Saved data entries:
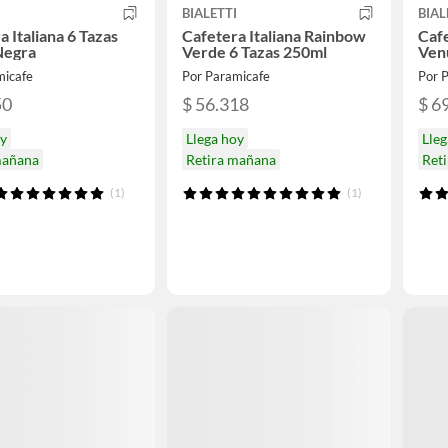
I
BIALETTI
BIAL
a Italiana 6 Tazas
Cafetera Italiana Rainbow
Cafe
Negra
Verde 6 Tazas 250ml
Ven
micafe
Por Paramicafe
Por 
50
$ 56.318
$ 6
oy
Llega hoy
Lleg
mañana
Retira mañana
Ret
(1)
(1)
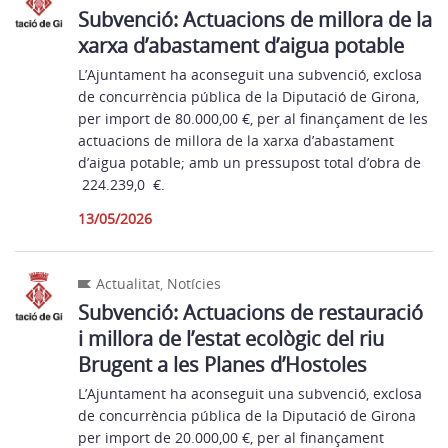
Subvenció: Actuacions de millora de la
xarxa d’abastament d’aigua potable
L’Ajuntament ha aconseguit una subvenció, exclosa
de concurrència pública de la Diputació de Girona,
per import de 80.000,00 €, per al finançament de les
actuacions de millora de la xarxa d’abastament
d’aigua potable; amb un pressupost total d’obra de
224.239,0 €.
13/05/2026
Actualitat
,
Notícies
Subvenció: Actuacions de restauració
i millora de l’estat ecològic del riu
Brugent a les Planes d’Hostoles
L’Ajuntament ha aconseguit una subvenció, exclosa
de concurrència pública de la Diputació de Girona
per import de 20.000,00 €, per al finançament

- _Task description_
Lines of the data above that include the string "xarxa" must each be copied.

- _Solution to the problem_
xarxa d’abastament d’aigua potable
actuacions de millora de la xarxa d’abastament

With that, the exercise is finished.